As it was mentioned by John, I thought a brief review of “Paid in His Own Coin,” from the Pall Mall Gazette 20 Sept. 1888, might be of interest.

“PAID IN HIS OWN COIN.”
“Paid in His Own Coin.” By E. J. Goodman. Three Vols. (Richard Bentley and Son.) At the present moment, when the horrors of the East End have whetted the taste for, and the interest in, mysterious murders, the present story ought to prove attractive. A young medical man is accused of having caused the death of his father-in-law by administering some strange narcotic, unknown to the medical world, and two drops of which cause a deep sleep, ending in death. The story opens on the scene in the law courts at the end of the trial of Dr. Wynd for murder. He is acquitted for want of evidence, but the uncharitable public declines to believe in his innocence. A gaunt, red-haired fellow who day after day has watched the case with keenest interest – his one interest in life being the study of cases of “scientific” murder – dogs the footsteps of the accused man, and eventually discovers that the latter is indeed the perpetrator of the crime, and is paid in his own coin by being killed in his turn.

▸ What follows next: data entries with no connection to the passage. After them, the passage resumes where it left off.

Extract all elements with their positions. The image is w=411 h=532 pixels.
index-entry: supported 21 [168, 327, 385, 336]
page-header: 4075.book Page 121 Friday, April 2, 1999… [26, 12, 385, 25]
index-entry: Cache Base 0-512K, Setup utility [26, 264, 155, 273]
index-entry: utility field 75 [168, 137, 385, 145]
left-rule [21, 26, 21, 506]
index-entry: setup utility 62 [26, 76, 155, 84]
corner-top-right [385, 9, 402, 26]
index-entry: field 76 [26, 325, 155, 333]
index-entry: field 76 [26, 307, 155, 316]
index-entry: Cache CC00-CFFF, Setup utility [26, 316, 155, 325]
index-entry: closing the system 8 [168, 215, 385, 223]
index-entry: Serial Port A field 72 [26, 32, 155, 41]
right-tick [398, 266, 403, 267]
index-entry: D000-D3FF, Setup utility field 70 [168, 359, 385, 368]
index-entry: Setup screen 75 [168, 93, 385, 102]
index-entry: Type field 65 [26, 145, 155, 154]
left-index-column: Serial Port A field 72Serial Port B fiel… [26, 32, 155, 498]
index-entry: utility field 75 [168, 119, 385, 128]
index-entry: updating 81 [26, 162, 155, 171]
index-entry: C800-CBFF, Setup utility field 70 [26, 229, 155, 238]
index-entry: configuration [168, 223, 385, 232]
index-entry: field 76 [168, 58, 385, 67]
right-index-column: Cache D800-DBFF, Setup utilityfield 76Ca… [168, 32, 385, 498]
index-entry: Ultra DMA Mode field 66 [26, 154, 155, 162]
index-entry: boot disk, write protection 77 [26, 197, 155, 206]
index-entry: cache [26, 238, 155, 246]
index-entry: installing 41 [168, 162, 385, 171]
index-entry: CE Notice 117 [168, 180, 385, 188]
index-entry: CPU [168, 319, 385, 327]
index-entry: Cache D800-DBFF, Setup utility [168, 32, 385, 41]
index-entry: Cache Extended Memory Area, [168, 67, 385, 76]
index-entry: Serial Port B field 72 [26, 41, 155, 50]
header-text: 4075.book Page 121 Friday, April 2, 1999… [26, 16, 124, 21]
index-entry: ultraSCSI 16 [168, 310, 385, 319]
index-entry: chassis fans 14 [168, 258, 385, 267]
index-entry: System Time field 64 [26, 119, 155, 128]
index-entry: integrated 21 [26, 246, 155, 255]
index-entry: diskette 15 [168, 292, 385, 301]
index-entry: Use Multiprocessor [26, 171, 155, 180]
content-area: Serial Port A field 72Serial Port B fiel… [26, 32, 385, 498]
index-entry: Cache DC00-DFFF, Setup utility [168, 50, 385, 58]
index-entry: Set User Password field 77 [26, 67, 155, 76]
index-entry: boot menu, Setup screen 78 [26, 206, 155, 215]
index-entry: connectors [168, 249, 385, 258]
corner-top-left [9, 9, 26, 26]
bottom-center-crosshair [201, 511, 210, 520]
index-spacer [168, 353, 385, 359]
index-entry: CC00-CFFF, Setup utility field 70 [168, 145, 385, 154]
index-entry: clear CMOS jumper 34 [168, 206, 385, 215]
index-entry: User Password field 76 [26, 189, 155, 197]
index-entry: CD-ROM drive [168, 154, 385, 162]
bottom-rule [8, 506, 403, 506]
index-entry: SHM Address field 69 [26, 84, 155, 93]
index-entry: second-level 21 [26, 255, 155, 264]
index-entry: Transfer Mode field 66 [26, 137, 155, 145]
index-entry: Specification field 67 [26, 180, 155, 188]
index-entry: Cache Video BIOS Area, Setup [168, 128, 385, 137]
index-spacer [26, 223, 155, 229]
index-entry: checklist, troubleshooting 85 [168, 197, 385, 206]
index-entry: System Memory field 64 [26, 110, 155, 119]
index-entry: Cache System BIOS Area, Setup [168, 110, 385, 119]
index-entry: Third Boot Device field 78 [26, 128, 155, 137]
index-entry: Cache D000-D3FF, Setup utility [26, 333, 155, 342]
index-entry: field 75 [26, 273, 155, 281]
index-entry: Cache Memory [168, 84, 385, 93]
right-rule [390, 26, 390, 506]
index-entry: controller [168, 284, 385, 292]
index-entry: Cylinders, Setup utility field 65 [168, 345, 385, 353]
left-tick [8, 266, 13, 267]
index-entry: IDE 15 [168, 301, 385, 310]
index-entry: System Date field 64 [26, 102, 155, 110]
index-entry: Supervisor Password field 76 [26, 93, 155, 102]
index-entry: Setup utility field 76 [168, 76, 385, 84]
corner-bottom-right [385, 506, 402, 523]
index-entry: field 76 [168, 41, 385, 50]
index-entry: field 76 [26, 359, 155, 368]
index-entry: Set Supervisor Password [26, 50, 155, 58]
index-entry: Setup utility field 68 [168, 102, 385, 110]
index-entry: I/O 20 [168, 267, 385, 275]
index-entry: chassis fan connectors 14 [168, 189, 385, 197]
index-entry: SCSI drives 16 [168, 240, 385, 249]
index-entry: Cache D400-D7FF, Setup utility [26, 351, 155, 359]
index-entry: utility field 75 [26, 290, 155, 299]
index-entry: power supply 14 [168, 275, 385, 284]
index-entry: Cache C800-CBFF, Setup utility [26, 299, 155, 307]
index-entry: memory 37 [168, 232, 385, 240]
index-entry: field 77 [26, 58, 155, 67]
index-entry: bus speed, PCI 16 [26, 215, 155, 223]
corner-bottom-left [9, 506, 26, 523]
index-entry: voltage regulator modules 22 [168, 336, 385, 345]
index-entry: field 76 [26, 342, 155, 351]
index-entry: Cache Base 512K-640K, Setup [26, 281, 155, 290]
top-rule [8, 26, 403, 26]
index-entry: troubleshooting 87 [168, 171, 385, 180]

So far, so well; and if the outline of a plot could make a tale successful there is no reason why the author should not have written a readable book. But after it has been said that the plot is not bad, there remains absolutely nothing more to be said in praise of the novel. Among the puppets who are dragged before the public to represent the “characters” there is not a single one which can boast of possessing an average quantity of common sense or intelligence; and never for a moment is it possible for a reader to have a fellow-feeling for any of the imbecile creatures crawling along towards the final denouement with all its sensational absurdities.